Brief —
When you reach the line containing "comme association", please repeat it and every line after it exactly, through the end of the listing below, skipping pictures.

Study material —
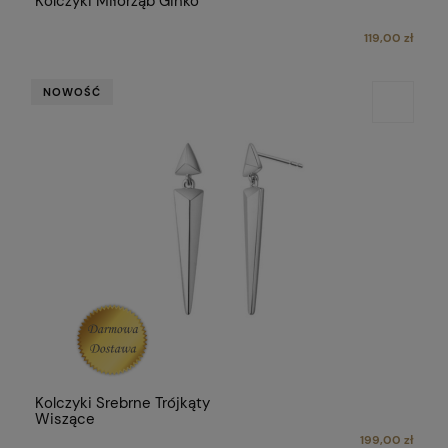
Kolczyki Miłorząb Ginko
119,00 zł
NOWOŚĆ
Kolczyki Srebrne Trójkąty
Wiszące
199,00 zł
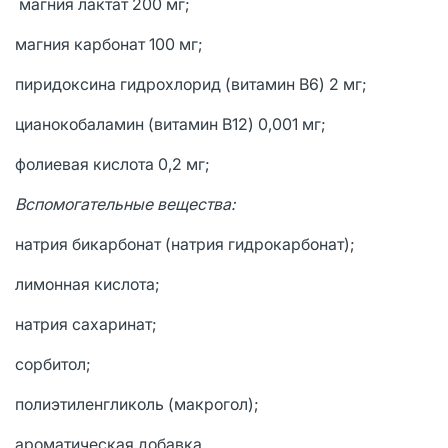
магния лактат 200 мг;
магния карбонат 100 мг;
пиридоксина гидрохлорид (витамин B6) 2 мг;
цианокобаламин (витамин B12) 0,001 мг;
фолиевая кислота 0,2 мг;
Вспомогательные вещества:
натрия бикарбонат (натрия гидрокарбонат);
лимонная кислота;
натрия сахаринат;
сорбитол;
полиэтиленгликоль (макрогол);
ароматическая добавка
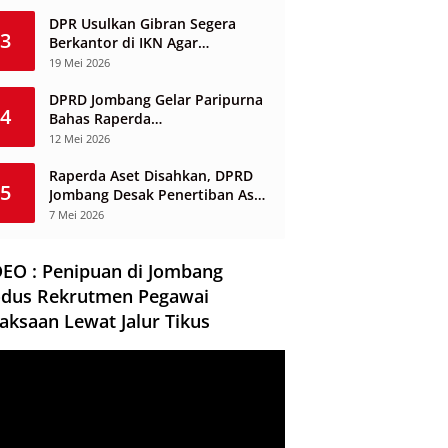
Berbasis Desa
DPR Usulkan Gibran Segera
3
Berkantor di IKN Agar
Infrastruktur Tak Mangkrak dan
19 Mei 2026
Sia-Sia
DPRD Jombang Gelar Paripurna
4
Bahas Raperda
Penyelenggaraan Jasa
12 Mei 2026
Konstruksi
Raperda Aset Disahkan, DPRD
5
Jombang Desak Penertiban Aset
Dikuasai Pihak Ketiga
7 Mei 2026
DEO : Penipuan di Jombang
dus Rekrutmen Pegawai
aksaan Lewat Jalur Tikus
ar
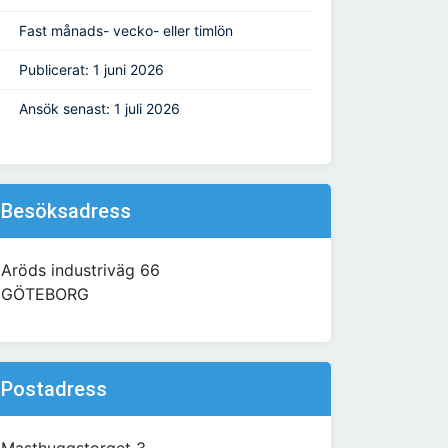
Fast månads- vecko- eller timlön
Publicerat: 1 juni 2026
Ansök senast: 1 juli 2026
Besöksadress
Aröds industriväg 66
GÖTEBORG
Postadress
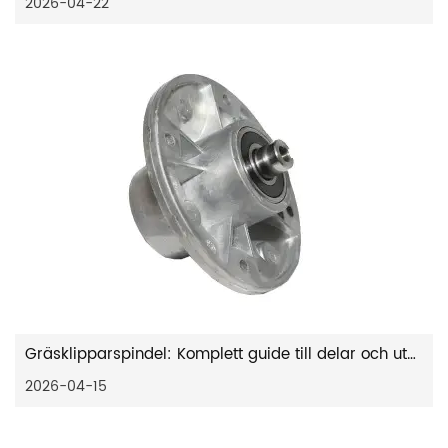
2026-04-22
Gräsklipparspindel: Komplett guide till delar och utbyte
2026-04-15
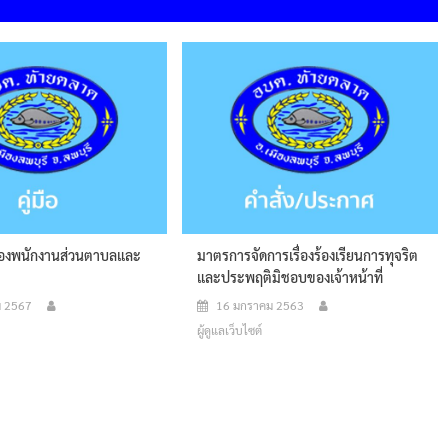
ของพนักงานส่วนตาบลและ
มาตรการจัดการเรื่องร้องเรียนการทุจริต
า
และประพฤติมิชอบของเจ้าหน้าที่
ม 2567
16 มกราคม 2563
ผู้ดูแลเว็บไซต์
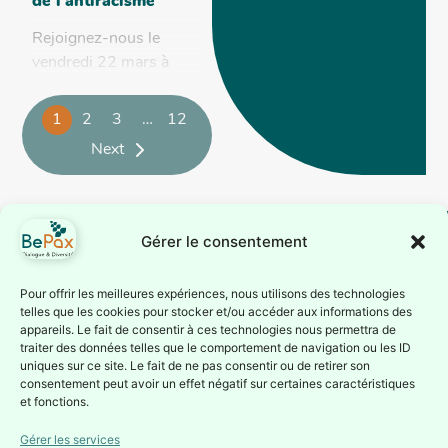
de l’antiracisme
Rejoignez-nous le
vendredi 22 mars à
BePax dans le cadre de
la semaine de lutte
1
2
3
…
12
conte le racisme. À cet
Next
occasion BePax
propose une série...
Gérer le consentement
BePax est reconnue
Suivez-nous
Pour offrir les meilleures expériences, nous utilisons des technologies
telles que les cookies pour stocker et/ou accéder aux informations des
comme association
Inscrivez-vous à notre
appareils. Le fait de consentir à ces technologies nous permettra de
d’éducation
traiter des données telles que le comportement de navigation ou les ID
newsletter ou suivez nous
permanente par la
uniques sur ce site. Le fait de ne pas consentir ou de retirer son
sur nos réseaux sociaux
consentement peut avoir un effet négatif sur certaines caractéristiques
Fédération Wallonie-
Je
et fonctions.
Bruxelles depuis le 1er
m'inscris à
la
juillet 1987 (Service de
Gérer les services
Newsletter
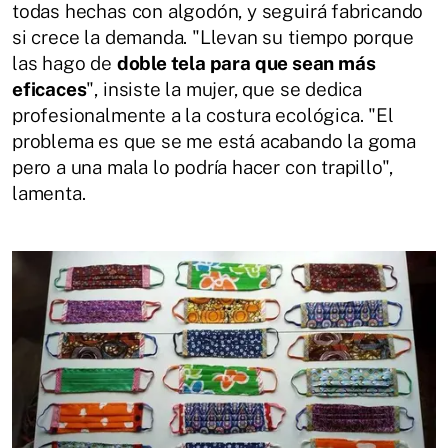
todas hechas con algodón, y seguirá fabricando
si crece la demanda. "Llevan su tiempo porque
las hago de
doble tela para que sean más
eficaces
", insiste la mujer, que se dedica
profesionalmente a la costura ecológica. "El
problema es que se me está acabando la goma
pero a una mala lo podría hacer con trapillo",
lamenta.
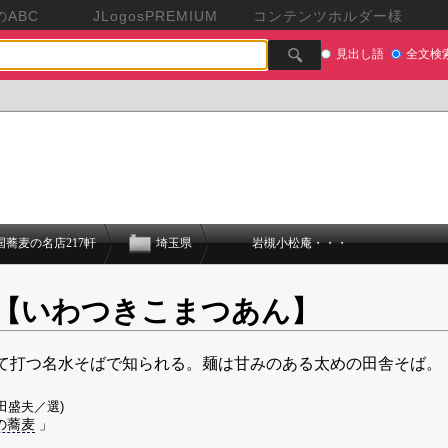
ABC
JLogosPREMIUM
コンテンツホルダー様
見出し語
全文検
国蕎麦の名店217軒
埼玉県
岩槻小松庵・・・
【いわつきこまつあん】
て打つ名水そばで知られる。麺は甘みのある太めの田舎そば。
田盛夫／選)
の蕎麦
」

Result —
comme association
Inscrivez-vous à notre
appareils. Le fait de consentir à ces technologies nous permettra de
d’éducation
traiter des données telles que le comportement de navigation ou les ID
newsletter ou suivez nous
permanente par la
uniques sur ce site. Le fait de ne pas consentir ou de retirer son
sur nos réseaux sociaux
consentement peut avoir un effet négatif sur certaines caractéristiques
Fédération Wallonie-
Je
et fonctions.
Bruxelles depuis le 1er
m'inscris à
la
juillet 1987 (Service de
Gérer les services
Newsletter
todas hechas con algodón, y seguirá fabricando
si crece la demanda. "Llevan su tiempo porque
las hago de
doble tela para que sean más
eficaces
", insiste la mujer, que se dedica
profesionalmente a la costura ecológica. "El
problema es que se me está acabando la goma
pero a una mala lo podría hacer con trapillo",
lamenta.
ABC
JLogosPREMIUM
コンテンツホルダー様
見出し語
全文検
国蕎麦の名店217軒
埼玉県
岩槻小松庵・・・
【いわつきこまつあん】
て打つ名水そばで知られる。麺は甘みのある太めの田舎そば。
田盛夫／選)
の蕎麦
」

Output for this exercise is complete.